Verbindlich für jedes Motiv, das auf einem aYOUne-Werbedisplay (Schaufenster, DOOH) erscheint — für Copywriter, UI/Brand Designer und den Werbemittel-Generator. Die UX/UI-Abnahme prüft gegen die Checkliste am Ende. Quelle: elf Plakat-Analysen von Oliver Voss (Ex-Kreationsvorstand Jung von Matt, Wieden+Kennedy; „eines der kreativsten Gehirne Deutschlands", Die Zeit) samt Fachdiskussion in den Kommentaren, ausgewertet 2026-09-11.
Die 15 Grundsätze
- Ein Ziel je Motiv: begeistern. Ein Plakat, das alle Regeln erfüllt (Kunde, Nutzung, Produkt, Wortspiel, Logo, Claim) und nicht begeistert, wird ignoriert. Jedes Motiv braucht einen Catch: Überraschung, Witz, Verblüffung oder Schönheit. (SWISS-Fall)

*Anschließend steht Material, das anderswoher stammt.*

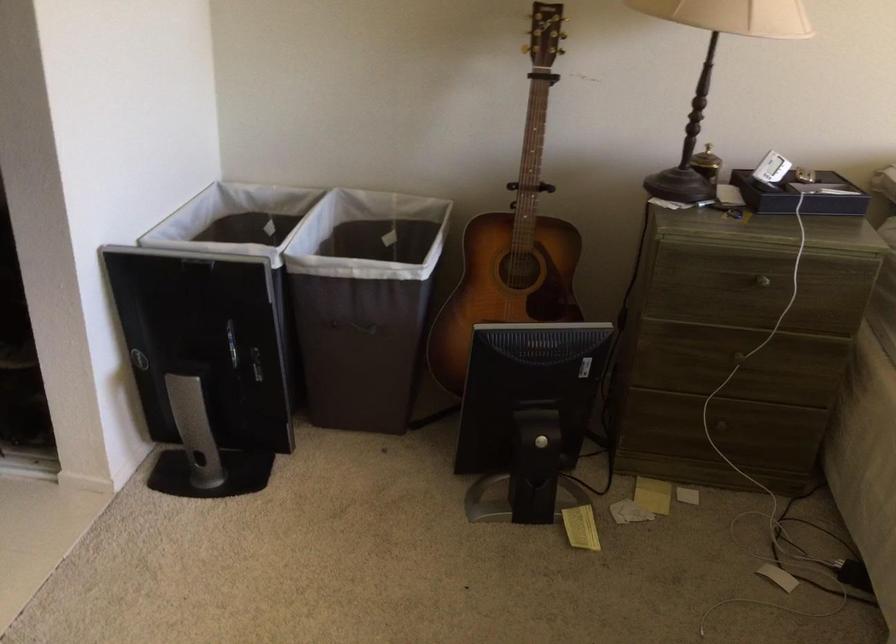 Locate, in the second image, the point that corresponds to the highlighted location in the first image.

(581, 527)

- Spitz statt breit. Zielgruppe je Slot und Zeitfenster festlegen (Pendler früh, Tagesgäste, Motorradfahrer, Familien, Nachtschwärmer) und genau die ansprechen. Wer allen gefallen will, landet beim kleinsten gemeinsamen Nenner: beliebig und schwach. (Hotzenplotz-Fall)
- Form vor Briefing. Produkt, Preis und Nutzen sind Rohstoff. Das Motiv braucht eine eigene Idee und Inszenierung, die erfreut, verblüfft, mitreißt. Wer nur das Briefing setzt, wirkt belehrend und lässt kalt. (Coca-Cola-Zero-Fall, Edeka-Dino, LOEWE)

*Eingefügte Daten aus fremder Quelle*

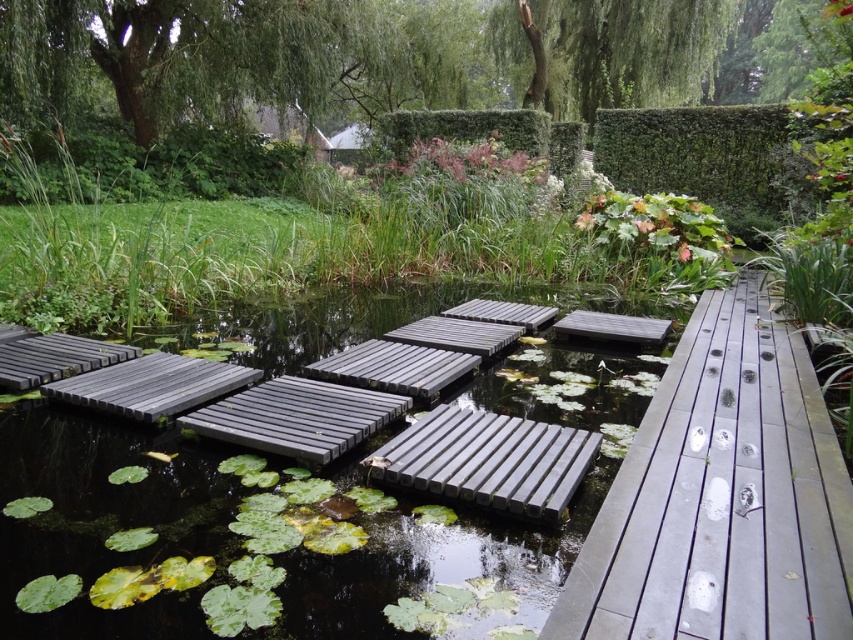 You are a gardener who needs to move a heavy tool from the charcoal gray wood floating bridge at lower left to the green leafy tree at upper left. Considering the tool weighs 20 kg and you can carry it for up to 10 meters, can you carry it directly without needing to rest?

The distance between the green leafy tree at upper left and the charcoal gray wood floating bridge at lower left is 8.25 meters. Since the gardener can carry the 20 kg tool for up to 10 meters, they can move it directly without needing to rest as the distance is within their carrying capacity.

You are standing in the garden and want to sit on the wooden park bench at center. Which object is closer to you as you approach the bench? Is it the smooth black planks at center or the bench itself?

The smooth black planks at center are closer to the viewer than the wooden park bench at center, so the smooth black planks at center would be closer as you approach the bench.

- Sorgfalt ist die Aussage. Lieblos heißt: der Marke ist es egal. Typografie, Weißraum, Bildqualität und Farbklima auf Premium-Niveau. Premium-Marke = Premium-Ausführung. (Telekom-Fall)
- Das Bild trägt die Botschaft. Mimik, Blickrichtung und Farbklima müssen die Emotion des Textes zeigen. Ein besorgtes Gesicht unter „Komfort", Rot als Grundton bei „Wohlfühlen": Widerspruch. Kein Stockfoto-Lächeln. (SWISS-Kommentare)
- Verständlichkeit sichern. Wortspiel plus erklärende Unterzeile. Keine Insider-Sprache ohne Netz. Auf 3 bis 10 m Distanz: eine Botschaft, maximal sieben Wörter im Kopf, harter Kontrast. (Edeka „Survival of the Frischest")
- Versprechen = Produkt. Nichts inszenieren, was das Produkt nicht hält. Der Erwartungsbruch ist die teuerste Enttäuschung. (Edeka-Kommentare)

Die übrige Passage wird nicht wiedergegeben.